I walked for over an hour before I saw another person: a bird-watcher, with his telescope set up in the middle of the beach. We talked dead loons, northern gannets, and which shorebirds were migrating. Even with the long pauses of strangers meeting, I was happy for the distraction, as it momentarily halted the conveyor belt of sadness that the dream was still moving through me. I’d rather dream of the bizarre ships sent from my subconscious, the ones floating on waves of anxiety and fear—dreams of two-headed snakes, of my teeth going soft, of my house filled with small, sharp-toothed rodents. I’d rather the puzzles, images to be interpreted, distanced by a measure of analysis and rephrased for the day. What I’d gotten the previous night was different: a real person, put in material textures of everyday life. More like experience. Memory. Not a puzzle floating on anything—just a cold dunk in the sea itself. That’s why I was clinging, now, to the birder, thrashing at him with questions about the migratory routes of loons.
The bird-watcher, clearly wanting to end the conversation, wished me well, folded up his telescope, and left to find some shorebird he was searching for.

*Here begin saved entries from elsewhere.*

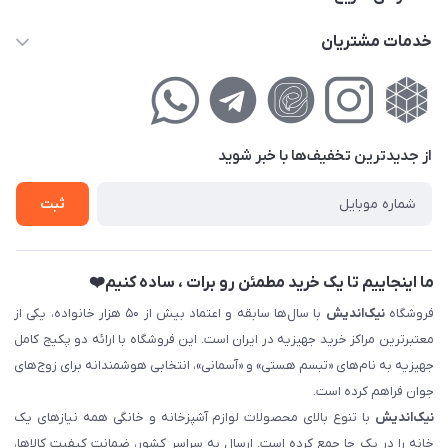
info@nikandish.ir
حساب کاربری
خدمات مشتریان
تهران ، تهرانپارس ، شهرک حکیمیه ، خیابان گلریز ، خیابان گلچین ،
مجله فروشگاه
راهنمای‌خرید‌آنلاین
کوچه گلریز 4 غربی ، پلاک 13
لیست محصولات
حریم خصوصی
درباره‌ما
فروش‌اقساطی
از جدید‌ترین تخفیف‌ها با‌ خبر شوید
تماس با ما
ثبت نام خرید جهیزیه
ثبت
فروش سازمانی و عمده
ما اینجاییم تا یک خرید مطمئن رو برات ، ساده کنیم❤️
فروشگاه
نیک‌اندیش
با سال‌ها سابقه و اعتماد بیش از ۵۰ هزار خانواده، یکی از
معتبرترین مراکز خرید جهیزیه در ایران است. این فروشگاه با ارائه دو پکیج کامل
جهیزیه به نام‌های «تبسم هستی» و «آسمانی»، انتخابی هوشمندانه برای زوج‌های
جوان فراهم کرده است.
نیک‌اندیش
با تنوع بالای محصولات لوازم آشپزخانه و خانگی همه نیازهای یک
خانه را در یک جا جمع کرده است. ارسال به سراسر کشور، ضمانت کیفیت کالاها،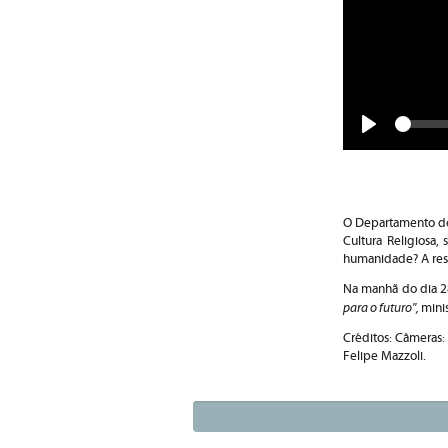
Play
O Departamento de 
Cultura Religiosa,
humanidade? A resp
Na manhã do dia 28
para o futuro",
mini
Créditos: Câmeras: 
Felipe Mazzoli.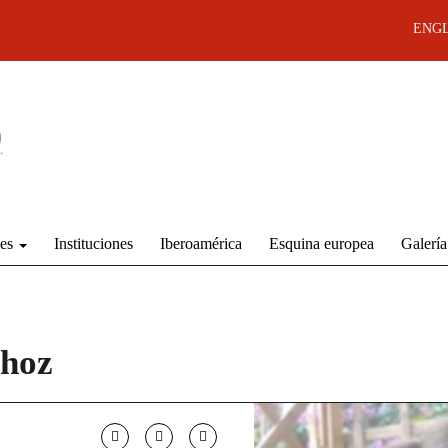
ENGL
des
Instituciones
Iberoamérica
Esquina europea
Galería
hoz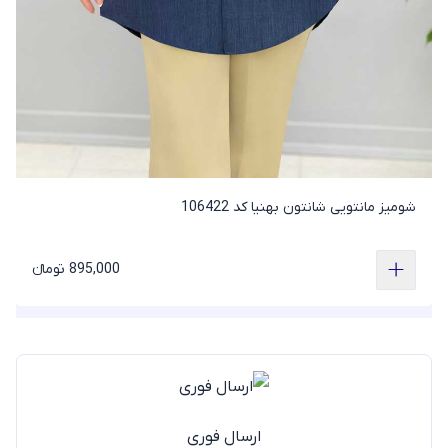
شومیز مانتویی شانتون بهنیا کد 106422
895,000 تومانء
ارسال فوری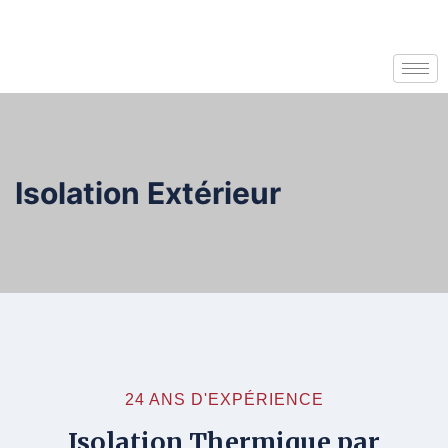
Isolation Extérieur
24 ANS D'EXPÉRIENCE
Isolation Thermique par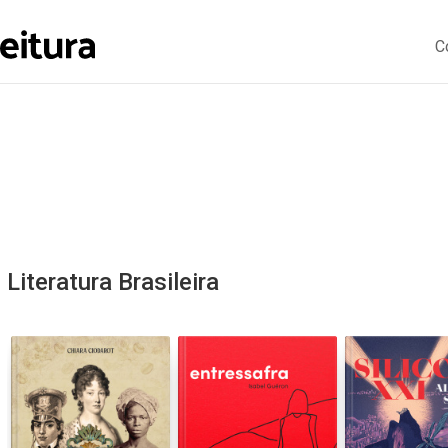
C
Literatura Brasileira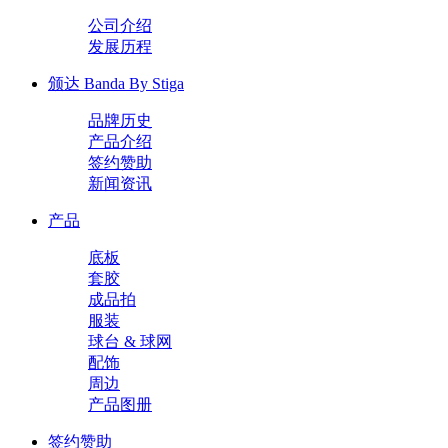
公司介绍
发展历程
颁达 Banda By Stiga
品牌历史
产品介绍
签约赞助
新闻资讯
产品
底板
套胶
成品拍
服装
球台 & 球网
配饰
周边
产品图册
签约赞助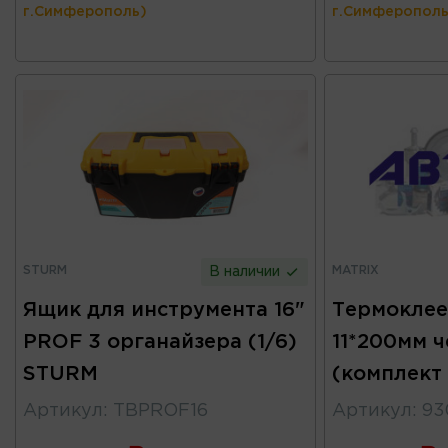
г.Симферополь)
г.Симферополь
STURM
MATRIX
В наличии
Ящик для инструмента 16"
Термоклее
PROF 3 органайзера (1/6)
11*200мм 
STURM
(комплект
Артикул
:
TBPROF16
Артикул
:
93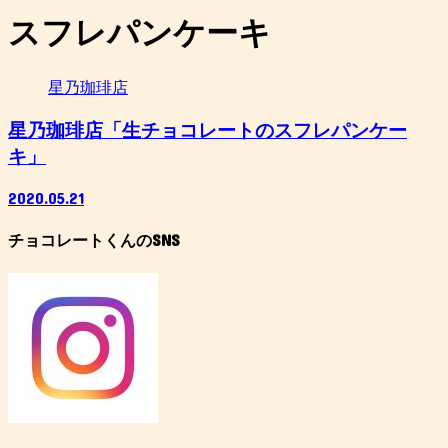
スフレパンケーキ
星乃珈琲店
星乃珈琲店「生チョコレートのスフレパンケー
キ」
2020.05.21
チョコレートくんのSNS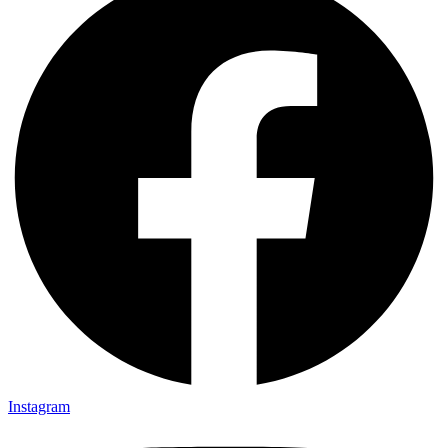
Instagram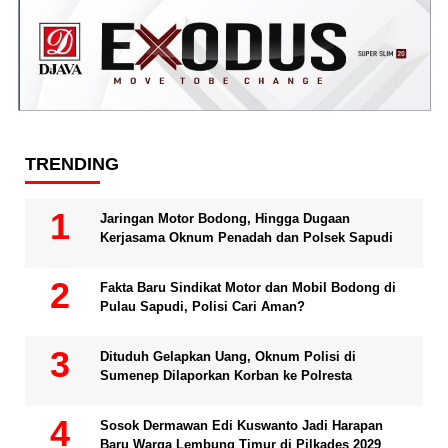
TRENDING
Jaringan Motor Bodong, Hingga Dugaan
Kerjasama Oknum Penadah dan Polsek Sapudi
Fakta Baru Sindikat Motor dan Mobil Bodong di
Pulau Sapudi, Polisi Cari Aman?
Dituduh Gelapkan Uang, Oknum Polisi di
Sumenep Dilaporkan Korban ke Polresta
Sosok Dermawan Edi Kuswanto Jadi Harapan
Baru Warga Lembung Timur di Pilkades 2029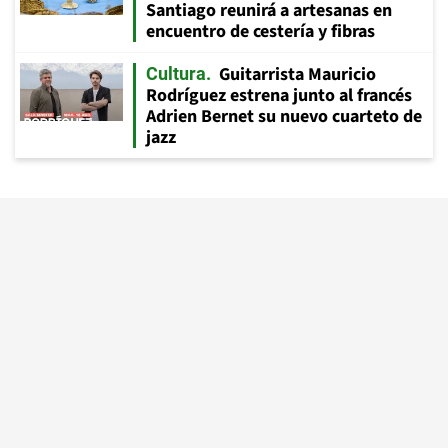
Santiago reunirá a artesanas en
encuentro de cestería y fibras
Guitarrista Mauricio
Cultura
Rodríguez estrena junto al francés
Adrien Bernet su nuevo cuarteto de
jazz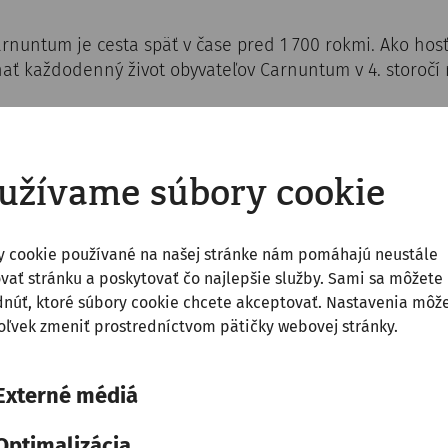
rnuntum je cesta späť v čase pred 1 700 rokmi. Ako hos
nať každodenný život obyvateľov Carnuntum v 4. storočí 
mi Carnunta, nazriete do kuchyne alebo narazíte na hli
ky, potulujete sa živým mestom, kde život plynie svojím
užívame súbory cookie
4
y cookie používané na našej stránke nám pomáhajú neustále
emecký webshop)
vať stránku a poskytovať čo najlepšie služby. Sami sa môžete
núť, ktoré súbory cookie chcete akceptovať. Nastavenia môž
ľvek zmeniť prostredníctvom pätičky webovej stránky.
Externé médiá
Optimalizácia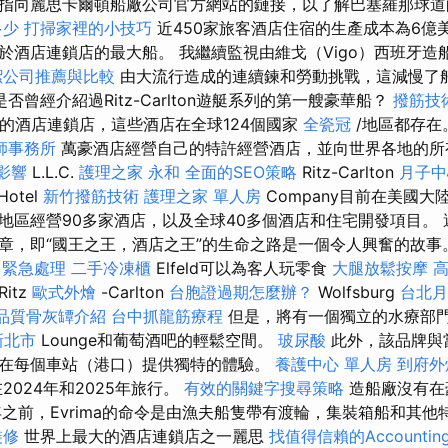
指向麗思卡爾頓船廠公司官方網站的鏈接，以了解巴塞羅那球道
多少
打掃家裡的小技巧
近450家旅客酒店住宿的生產成本為6億美
於酒店連鎖店的最大船。 我繼續監視由維戈（Vigo）西班牙造
潔公司推薦與比較
由大流行造成的連續鍊和勞動挑戰，這減慢了
是否曾經介紹過Ritz-Carlton遊艇系列的第一艘豪華船？
撥筋技
先的酒店連鎖店，這些酒店在全球124個國家
全瓷冠
/地區都存在
師事務所
萬豪酒店經營自己的特許經營酒店，並向世界各地的所
的影響
L.L.C.
護理之家 永和
全面的SEO策略
Ritz-Carlton
月子中
Hotel
新竹撥筋技術
護理之家 單人房
Company目前在美國
地區經營90多家酒店，以及全球40多個酒店和住宅開發項目。
章，即“國王之王，酒店之王”的生命之路是一個令人興奮的故事
 緊急處理
二手冷凍櫃
Elfeld可以為客人玩零食
大腿放鬆按摩
itz
歐式外燴
-Carlton
台胞證過期怎麼辦？
Wolfsburg
台北月
品質骨灰罈介紹
台中抓龍筋療程
但是，將有一個獨立的水療部
新北市
Lounge和葡萄酒吧的輕鬆空間。
玻尿酸
此外，該品牌與
在每個車站（港口）提供獨特的體驗。
養護中心 單人房
到府外
劃在2024年和2025年旅行。
有效的關鍵字搜尋策略
造船廠沒有在
年之前，Evrima的命令是由漁夫船隻帶有渡輪，集裝箱船和其
裝修
世界上最大的酒店連鎖店之一麗思
找值得信賴的Accounting 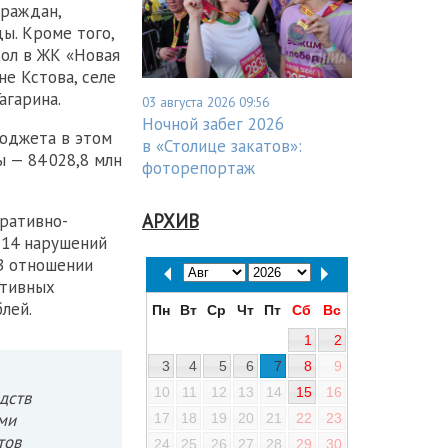
граждан,
ы. Кроме того,
кол в ЖК «Новая
е Кстова, селе
агарина.
03 августа 2026 09:56
Ночной забег 2026
юджета в этом
в «Столице закатов»:
 — 84 028,8 млн
фоторепортаж
АРХИВ
ративно-
214 нарушений
 В отношении
ативных
лей.
Пн
Вт
Ср
Чт
Пт
Сб
Вс
1
2
3
4
5
6
7
8
9
10
11
12
13
14
15
16
дств
ми
17
18
19
20
21
22
23
тов
24
25
26
27
28
29
30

I sat in the sand and, to distract myself, took out my journal and wrote synonyms for the wind: cloud-river, weather’s yeast, season trader, colonial fuel. It was a word game I’d assigned freshman college students one day years earlier, when I’d finished teaching the lesson plan but still had fifteen minutes before the end of the period. “Look out the window,” I’d said, “and write the longest list of synonyms you can for anything out there.” Sitting at my desk ten minutes later, listening to the students read their lists aloud, I was unexpectedly moved—entranced, maybe. This renaming of nature, these many words for an oak tree or the clouds or the sky or the Iowa River, sounded like prayers, like worship. I think everyone in the classroom felt it, because we all entered the silence you feel in a church or theater. The spell was broken when a boy started his list with “Worm shit.”
“Dirt?” I said.
“The earth.”
Hurricane muscle, summer’s respite, crying scapegoat.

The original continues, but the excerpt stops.